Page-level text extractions
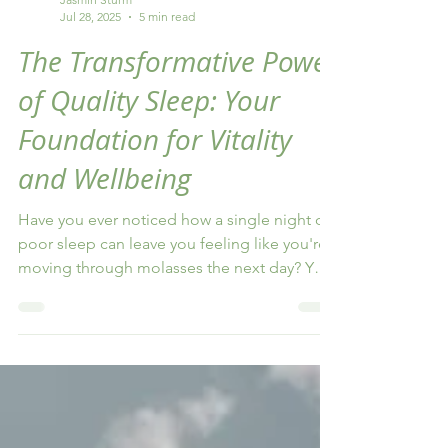
Jasmin Sturm
Jul 28, 2025
5 min read
The Transformative Power
of Quality Sleep: Your
Foundation for Vitality
and Wellbeing
Have you ever noticed how a single night of
poor sleep can leave you feeling like you're
moving through molasses the next day? Your
thoughts feel foggy, your patience runs thin,
and even the simplest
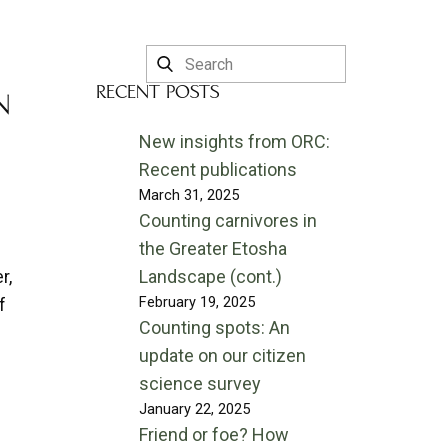
RECENT POSTS
N
New insights from ORC:
Recent publications
March 31, 2025
Counting carnivores in
the Greater Etosha
r,
Landscape (cont.)
February 19, 2025
f
Counting spots: An
update on our citizen
science survey
January 22, 2025
Friend or foe? How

EXERCISE
Would you transcribe each of the entries exactly, skipping the pictures?

WRITTEN ANSWER
Jasmin Sturm
Jul 28, 2025
5 min read
The Transformative Power
of Quality Sleep: Your
Foundation for Vitality
and Wellbeing
Have you ever noticed how a single night of
poor sleep can leave you feeling like you're
moving through molasses the next day? Your
thoughts feel foggy, your patience runs thin,
and even the simplest
RECENT POSTS
N
New insights from ORC:
Recent publications
March 31, 2025
Counting carnivores in
the Greater Etosha
r,
Landscape (cont.)
February 19, 2025
f
Counting spots: An
update on our citizen
science survey
January 22, 2025
Friend or foe? How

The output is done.